理論を理解した上で、実際の現場ではどのようなアプローチができるでしょうか。いくつかの具体例を紹介します。

練習メニューに選択肢を与える
「今日はドリブルかパス練習、どちらを先にやるか選んでいい」といった小さな選択肢で十分です。自律性を感じやすくなります。

成長の“過程”を認める
「まだ成功していないけど、前よりスピードが上がったね」といった声かけで、有能感を高めます。

役割を与える
「今日は守備の声出しリーダーを任せる」といった役割は、チームへの貢献感を育みます。

質問で考えさせる
「今のプレー、他にどんな選択肢があった?」と問いかけることで、自ら考え行動する習慣を促します。

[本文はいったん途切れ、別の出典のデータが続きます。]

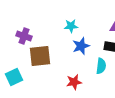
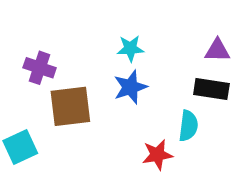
blue star: (81, 46) -> (130, 87), moved
red star: (74, 82) -> (157, 155), moved

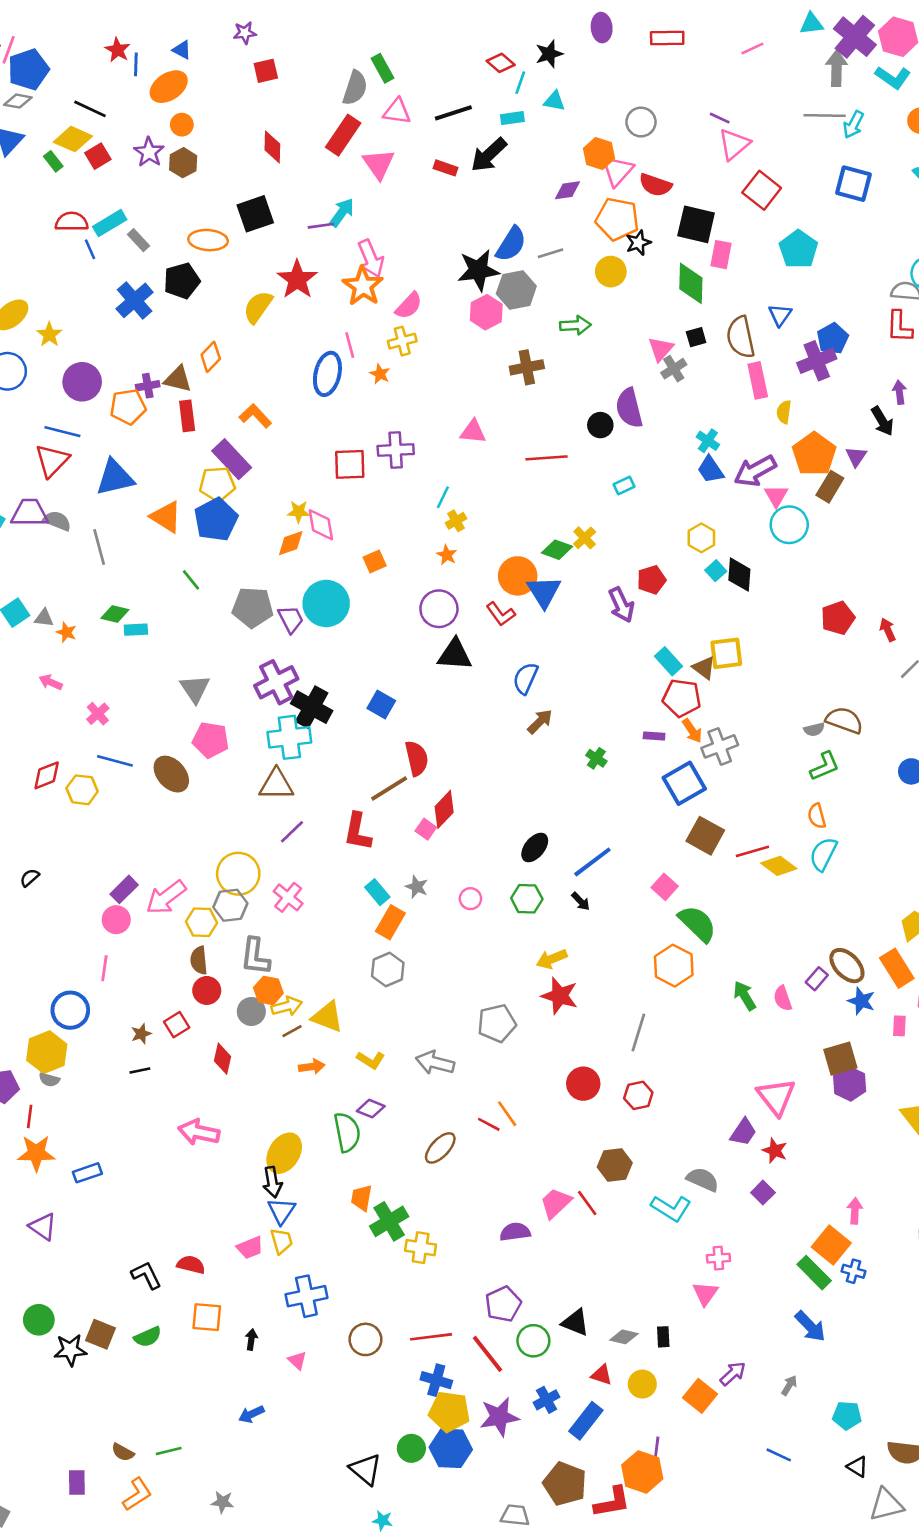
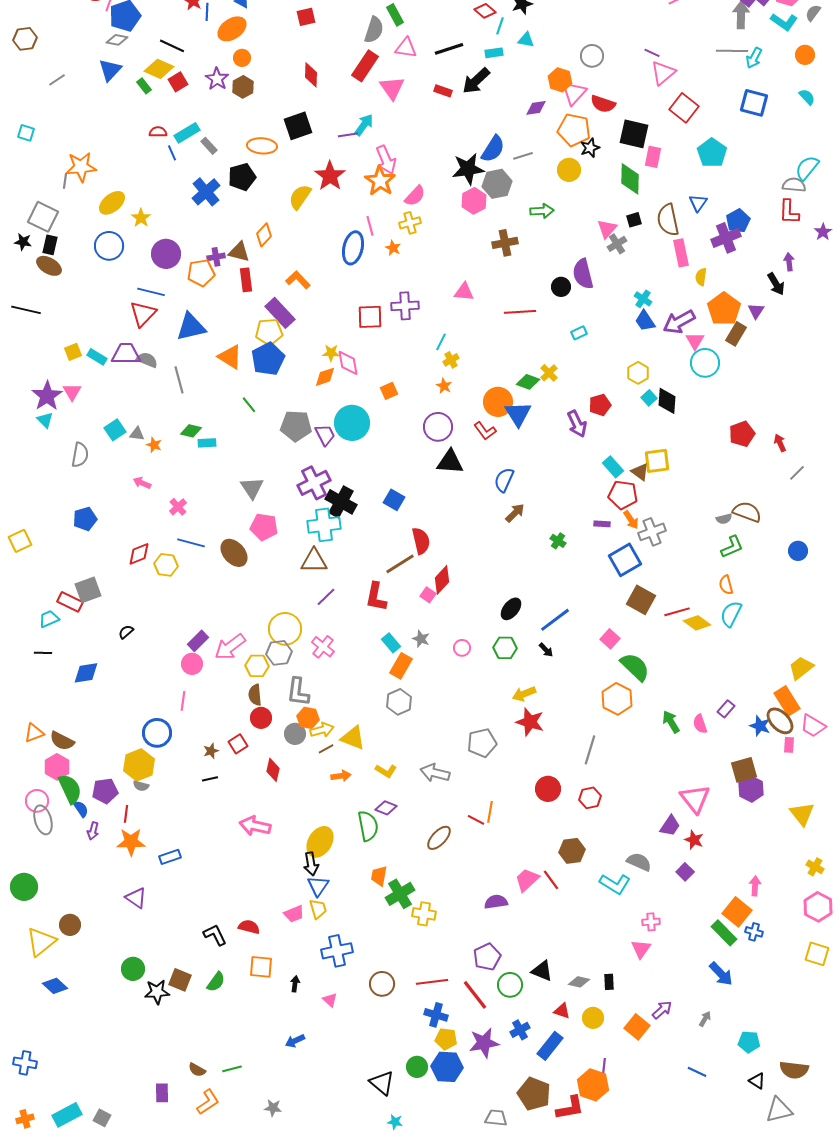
red semicircle: (72, 222) -> (158, 132), size x0.7
brown ellipse: (847, 966) -> (780, 721), moved
orange line: (507, 1114) -> (490, 812), turned 45
green semicircle: (148, 1337) -> (216, 982), turned -30
yellow pentagon: (449, 1412) -> (446, 1039), size x0.7

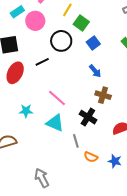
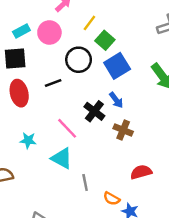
cyan rectangle: (17, 12) -> (21, 31), moved
blue square: (93, 43) -> (117, 66), size x1.5
red ellipse: (15, 73) -> (19, 93), turned -45
black cross: (88, 117) -> (94, 111), moved
orange semicircle: (91, 157) -> (112, 199), moved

こうした工夫の積み重ねが、選手の「自分で動きたい」という気持ちを呼び覚ましていくのです。

5. 選手が自ら動き出す瞬間

やらされ感の強い選手でも、ある日突然、自ら動き出す瞬間があります。

それは、

自分の成長を実感したとき
チームに貢献できた喜びを味わったとき
指導者や仲間に認められたとき

などです。

その瞬間、選手の目の輝きが変わります。指示を待つのではなく、自ら工夫して動き出す姿に変わるのです。

指導者にとって、その変化を見届けることこそ大きな喜びではないでしょうか。

内発的動機づけを引き出す方法

“やらされ感”のある選手を責めるのではなく、なぜそう感じているのかを理解し、内発的動機づけを引き出す環境を整えることが指導者の役割です。

「自分で選びたい」「できるようになりたい」「仲間とつながりたい」この3つの欲求を満たす工夫を重ねていくことで、選手は必ず変わります。

そして、自ら動き出す選手が増えるチームこそ、本当の意味で強くなるチームなのです。